Altre voci, altre stanze
Arrivato da circa un’ora presso Dolomiti Contemporanee a Borca, mi hanno appena raccontato cos’è la Colonia dell’ex Villaggio Eni. Architettura persa nel paesaggio, entro e mi perdo nel paesaggio architettonico. Qui c’è freddo e buio. Lunghi e larghi corridoi serpentini, come i tornanti di montagna mi trasportano verso l’esplorazione. Tanti piccoli scorci quadrati tappezzano le pareti, mi ricordano il De Stijl e Danny di Shining che vaga per il piano dell’Aula Magna.

Questo luogo mi sembra tanti luoghi postumi dormienti: un’ex colonia piena di oggetti e strumenti impolverati e usurati, un luogo dove i lavori degli artisti sembrano immersi in una dimensione atemporale. Diversi tempi coesistono in un tempo cairologico.

Ho vagato attraverso gli spazi vasti della Colonia. Mi sento inglobato, parte del luogo. Non ho più l’impressione di essere un esploratore in visita, non ho più l’impressione di vedere una linearità temporale, tipica della relazione con l’oggetto abbandonato. Vorrei interagire con qualcosa, che sia con questa stoffa stampata, con l’architettura, gli utensili, la natura. Vorrei stare un attimo qui come un cervo, non distinguere più i layer temporali, gli utensili da opere d’arte, l’architettura dal paesaggio. Un luogo non abbandonato, ma che vive sempre nel presente, non cristallizzato, pronto ad essere stravolto nelle sue inesauribili relazioni.

Perché il cervo?

Non ho dipinto il cervo per una questione simbolica o per riferirmi alla fauna alpina.

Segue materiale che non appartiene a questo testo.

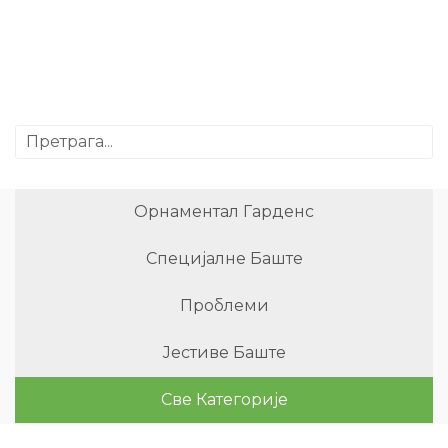
Орнаментал Гарденс
Специјалне Баште
Проблеми
Јестиве Баште
Све Категорије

Durente i giorni trascorsi in Dolomiti Contemporanee, l’immagine del cervo si è manifestata in forme diverse. Poco prima di arrivare presso l’ex villaggio Eni vediamo un cartello stradale con effigiato un cervo. Arrivati presso gli uffici di Progettoborca, incontriamo Gianluca che,  nel nugulo d’informazioni, ci racconta di un avvenimento che ha come protagonisti un umano e un cervo. Una breve storia che mi ha evocato la dimensione del mito. Usciti dall’ufficio ci avviamo verso l’ex Colonia, dove per un momento mi sono percepito come un cervo selvatico, vagavo per le stanze senza concepire i layer temporali che racchiude questo luogo, le opere d’arte dagli utensili usurati, l’architettura dal paesaggio. E’ trascorsa neanche mezza giornata che questa figura zoomorfa si è presentata in tre forme diverse: rappresentazione, racconto e “impersonificazione”. Il giorno seguente ho visto per un istante la sagoma di un cervo al secondo piano dell’ex fabbrica F.I.O.C. di Cibiana, che mi ha ricordato un vecchio disegno realizzato quando avevo circa sei anni. La sera, prima di coricarmi, ho iniziato a leggere una delle storie presenti in Storie Pallide, un raccolta illustrata di miti popolari delle Dolomiti reinterpretati da due artisti contemporanei, dove viene evocata la figura del cervo: quest’ultima è sommariamente la presenza intangibile che ho percepito di più nei giorni presso Dolomiti Contemporanee. Ho deciso di evocarla sotto forma di rappresentazione incolore, un’immagine quasi invisibile che inevitabilmente muta in relazione allo spazio in cui viene inserita.